A Connectivity Index can be used to quantify how well a roadway network connects destinations. Indices can be measured separately for motorized and nonmotorized travel, taking into account nonmotorized shortcuts, such as paths that connect cul-de-sacs, and barriers such highways and roads that lack sidewalks. Several different methods can be used.

 

  • The number of roadway links divided by the number of roadway nodes (Ewing, 1996). Links are the segments between intersections, node the intersections themselves. Cul-de-sac heads count the same as any other link end point. A higher index means that travelers have increased route choice, allowing more direct connections for access between any two locations. According to this index, a simple box is scored a 1.0. A four-square grid scores a 1.33 while a nine-square scores a 1.5. Deadend and cul-de-sac streets reduce the index value. This sort of connectivity is particularly important for nonmotorized accessibility. A score of 1.4 is the minimum needed for a walkable community.

 

  • The ratio of intersections divided by intersections and dead-ends, expressed on scale from zero to 1.0 (USEPA 2002). An index over 0.75 is desirable.

 

  • The number of surface street intersections within a given area, such as a square mile. The more intersections, the greater the degree of connectivity.

 

  • An Accessibility Index is calculated as actual travel distances divided by direct travel distances (Actual Walking Distance / Direct Distance). If streets are connected, relatively small, and have good sidewalks, people can travel nearly directly to destinations, resulting in a low index. If the street network has many unconnected deadends and blocks are large, people much travel farther to reach destinations, resulting in a higher index. An index of 1.0 is the best possible rating, indicating that pedestrians can walk directly to a destination. An average value of 1.5 is considered acceptable.

 

  • The Walking Permeability Distance Index (WPDI) is an accessibility index specific to walking trips (Allan 2001; Soltani and Allan 2005). It aggregates walkability factors such as street connectivity, street width, and sidewalk quality.

 

 

These indices are affected by how each area is defined, such as whether parklands and industrial areas are included in analysis. It is therefore important to use professional judgment in addition to quantitative measurements when evaluating connectivity.

 

 

Traffic calming sometimes involve changing traffic flow patterns, particularly converting one-way into two-way streets. Analysis by Gilderbloom and Riggs (2015) in several U.S. cities indicates that such conversions:

·         Reduce traffic speeds.

·         Increase walking and cycling activity.

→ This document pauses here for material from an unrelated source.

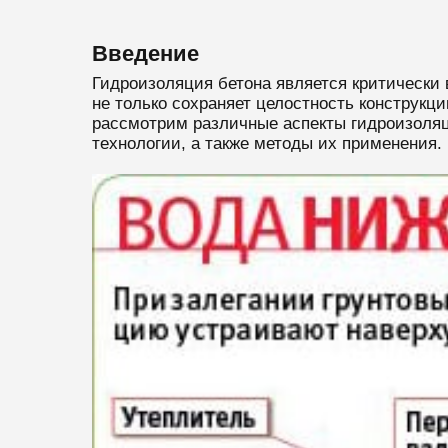
Введение
Гидроизоляция бетона является критически
не только сохраняет целостность конструкц
рассмотрим различные аспекты гидроизоляц
технологии, а также методы их применения.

·         Significantly reduce traffic accidents.

·         Reduce local crime rates.

·         Increase local business activity.

·         Increase property values and tax revenues.

 

 

An extreme type of unconnected road network is the gated community, a development or neighborhood surrounded by a fence, with access strictly restricted to residents and their guests. This tends to reduce roadway connectivity for residents and others, increasing motor vehicle travel and reducing nonmotorized accessibility (Blakely and Snyder, 1995; Burke and Sebaly, 2001).

 

How It Is Implemented

Connectivity can be increased during roadway and pathway planning, when subdivisions are designed, by adopting street connectivity standards or goals, by requiring alleyways and mid-block pedestrian shortcuts, by constructing new roads and paths connecting destinations, by using shorter streets and smaller blocks, and by applying Traffic Calming and Streetscaping rather than closing off streets to control excessive vehicle traffic. New Urbanism development practices and Complete Streets policies emphasize a high degree of street connectivity.

 

Typical street connectivity standards or goals include the features listed below. Of course, such standards must be flexible to accommodate specific conditions, such as geographic barriers.

 

 

Travel Impacts

Increased street connectivity can reduce vehicle travel by reducing travel distances between destinations and by supporting alternative modes. Increased Connectivity tends to Improve Walking and Cycling conditions, particularly where paths provide shortcuts, so walking and cycling are relatively faster than driving. This also supports transit use.

 

Detailed analysis by Marshall and Garrick (2012) of travel patterns in 24 mid-size California cities found that roadway design factors significantly affect resident’s vehicle travel. The found that per capita vehicle travel tends to:

·        Decline with increased total street network density (intersections per square-kilometer).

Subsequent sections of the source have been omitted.